TASK GOAL: Set down again exactly the lines of the listing below that fall between the line holding "Word و یک پاورپوینت" and the line holding "نرم‌افزار Word. شما می‌توانید تنها با", inclusive.

RECORDS SHOWN:
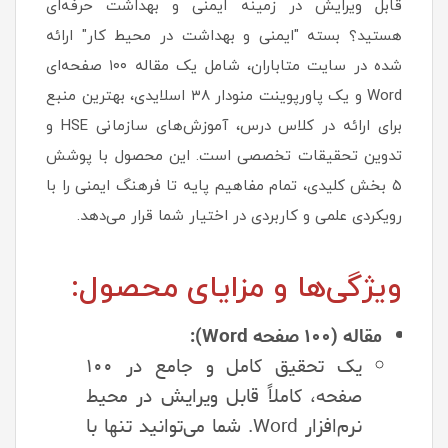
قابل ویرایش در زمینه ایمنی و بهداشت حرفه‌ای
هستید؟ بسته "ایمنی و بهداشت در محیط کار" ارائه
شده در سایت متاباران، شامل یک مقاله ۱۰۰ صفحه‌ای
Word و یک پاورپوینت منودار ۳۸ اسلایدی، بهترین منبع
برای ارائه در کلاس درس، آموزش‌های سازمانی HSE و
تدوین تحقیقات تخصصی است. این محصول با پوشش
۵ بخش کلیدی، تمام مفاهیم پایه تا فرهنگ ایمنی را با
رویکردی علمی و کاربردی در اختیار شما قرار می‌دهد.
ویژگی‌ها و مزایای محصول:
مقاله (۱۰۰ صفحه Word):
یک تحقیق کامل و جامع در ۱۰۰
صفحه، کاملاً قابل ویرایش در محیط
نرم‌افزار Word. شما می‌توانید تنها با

--

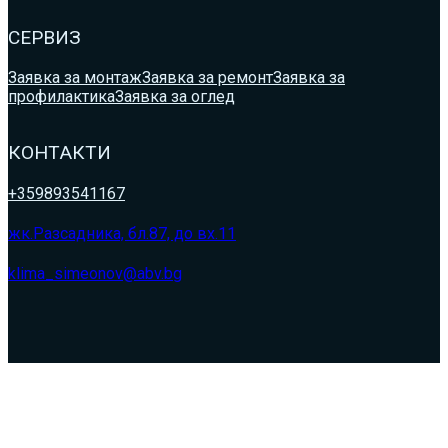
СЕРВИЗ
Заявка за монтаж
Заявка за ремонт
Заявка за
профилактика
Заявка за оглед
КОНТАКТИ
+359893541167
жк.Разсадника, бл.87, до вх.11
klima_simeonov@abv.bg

SOLUTION BELOW:
Word و یک پاورپوینت منودار ۳۸ اسلایدی، بهترین منبع
برای ارائه در کلاس درس، آموزش‌های سازمانی HSE و
تدوین تحقیقات تخصصی است. این محصول با پوشش
۵ بخش کلیدی، تمام مفاهیم پایه تا فرهنگ ایمنی را با
رویکردی علمی و کاربردی در اختیار شما قرار می‌دهد.
ویژگی‌ها و مزایای محصول:
مقاله (۱۰۰ صفحه Word):
یک تحقیق کامل و جامع در ۱۰۰
صفحه، کاملاً قابل ویرایش در محیط
نرم‌افزار Word. شما می‌توانید تنها با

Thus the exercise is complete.